2. Pierre naît le 30 avril 1751. Le parrain est le prêtre Maître Guillaume Guérin, son oncle, la marraine est Anne Guérin, son aïeule. Messire Pierre Le Rogeron, chevalier de Beauregard, âgé d’environ 35 ans, épouse à Châtelaudren (Côtes d’Armor) le 28 novembre 1786 la Demoiselle Anne Julie Tessier, âgée de 18 ans, née à Châtelaudren, fille de feu sieur Charles Tessier et de Demoiselle Denise Toulic.

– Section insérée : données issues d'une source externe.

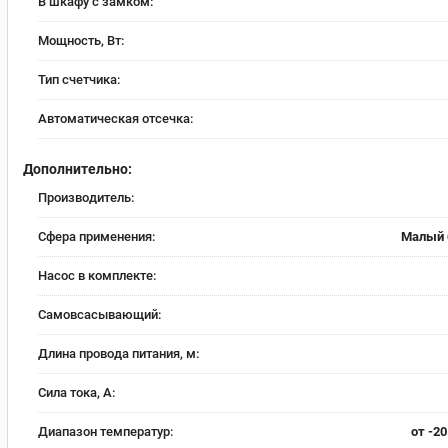
В шкафу с замком:
Мощность, Вт:
Тип счетчика:
Автоматическая отсечка:
Дополнительно:
Производитель:
Сфера применения:
Малый 
Насос в комплекте:
Самовсасывающий:
Длина провода питания, м:
Сила тока, А:
Диапазон температур:
от -20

Signature de Pierre Le Rogeron lors de son mariage en 1786
Pierre Le Rogeron et son épouse sont domiciliés à Précey le 22 mars 1792 lors de la naissance de leur fils Jules César, futur militaire dans la Grande Armée de Napoléon 1er . Il meurt à l’ambulance régimentaire à Tordesvillar en Espagne le 23 janvier 1813 par suite de fièvre[6].
Le couple s’installe ensuite à Avranches. Pierre Le Rogeron est commis à l’administration de ce district le 1er frimaire de l’an III de la République (21 novembre 1794) lors de la naissance de leur fils Modeste, qui suit en IV. Domicilié dans la commune d’Avranches, Pierre Le Rogeron est âgé de 46 ans vivant de son bien en 1797[7]. Propriétaire âgé de 68 ans, il décède à Fougères (Ille-et-Vilaine) en son domicile place d’Artois le 19 décembre 1819.
3. François Toussaint Jean, nait le 2 novembre 1753. Le parrain est Anthyme François Le Duc, écuyer, son oncle, la marraine est noble Dame Jeanne Davy de Camprond.
4. Jacques Julien nait le 21 septembre 1755. Le parrain est Jean Morel, son oncle, la marraine Anne Muriel femme de Jean Guérin,sa tante. Écuyer, il décède à 27 ans à Beauregard le 17 novembre 1783. Il est inhumé dans le cimetière de Céaux.
5. François Julien René nait à la Gaulardière. Il est baptisé le 7 février 1761. Son parrain est Jean Guérin, sieur des Domaines, son oncle, sa marraine est Madeleine Le Rogeron, sa tante.
6. Augustin Marie François, né au village de Beauregard est baptisé le 27 mai 1764. Son parrain, François Marie Brière, est vicaire de Céaux, sa marraine est Demoiselle Marie Le Rogeron, sa tante. Lorsqu’il épouse à 29 ans Adélaïde Sebert, il est canonnier et demeure à Céaux. Le mariage a lieu à Courtils le 2 juillet 1793. Adélaïde, âgée de 22 ans, est la fille de défunt Jacques Sebert et de feue Marie Cécile Gautier, d’Annoville, dans la Manche.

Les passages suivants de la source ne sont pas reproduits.